What is being asked
All of the records below are to be given again word for word, with the pictures removed.

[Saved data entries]
——————

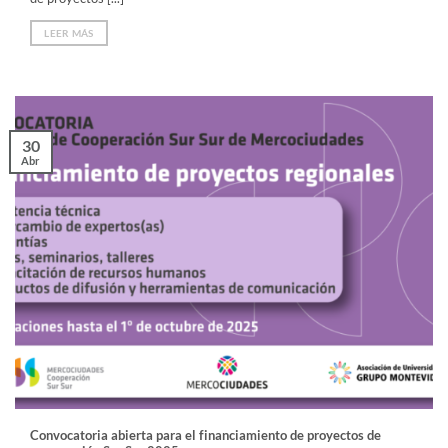
LEER MÁS
30
Abr
Convocatoria abierta para el financiamiento de proyectos de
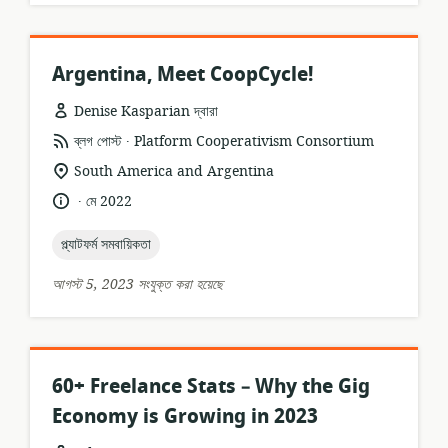
Argentina, Meet CoopCycle!
Denise Kasparian দ্বারা
.
তথ্যসম্পদের
প্রকাশক:
ব্লগ পোস্ট
Platform Cooperativism Consortium
ফর্ম্যাট:
প্রাসঙ্গিকতার
South America and Argentina
অবস্থান:
.
ভাষা:
প্রকাশনার
মে 2022
তারিখ:
topic:
প্ল্যাটফর্ম সমবায়িকতা
আগস্ট 5, 2023 সংযুক্ত করা হয়েছে
60+ Freelance Stats – Why the Gig
Economy is Growing in 2023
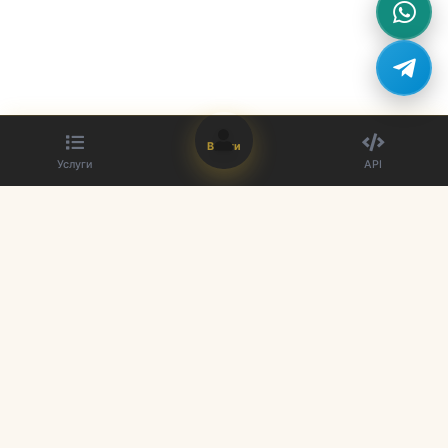
Войти
Услуги
API
Лучший поставщик SMM панелей. Улучшите свое присутствие в
социальных сетях с нашими услугами.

——————

Reply
LEER MÁS
30
Abr
Convocatoria abierta para el financiamiento de proyectos de
Argentina, Meet CoopCycle!
Denise Kasparian দ্বারা
.
তথ্যসম্পদের
প্রকাশক:
ব্লগ পোস্ট
Platform Cooperativism Consortium
ফর্ম্যাট:
প্রাসঙ্গিকতার
South America and Argentina
অবস্থান:
.
ভাষা:
প্রকাশনার
মে 2022
তারিখ:
topic:
প্ল্যাটফর্ম সমবায়িকতা
আগস্ট 5, 2023 সংযুক্ত করা হয়েছে
60+ Freelance Stats – Why the Gig
Economy is Growing in 2023
Войти
Услуги
API
Лучший поставщик SMM панелей. Улучшите свое присутствие в
социальных сетях с нашими услугами.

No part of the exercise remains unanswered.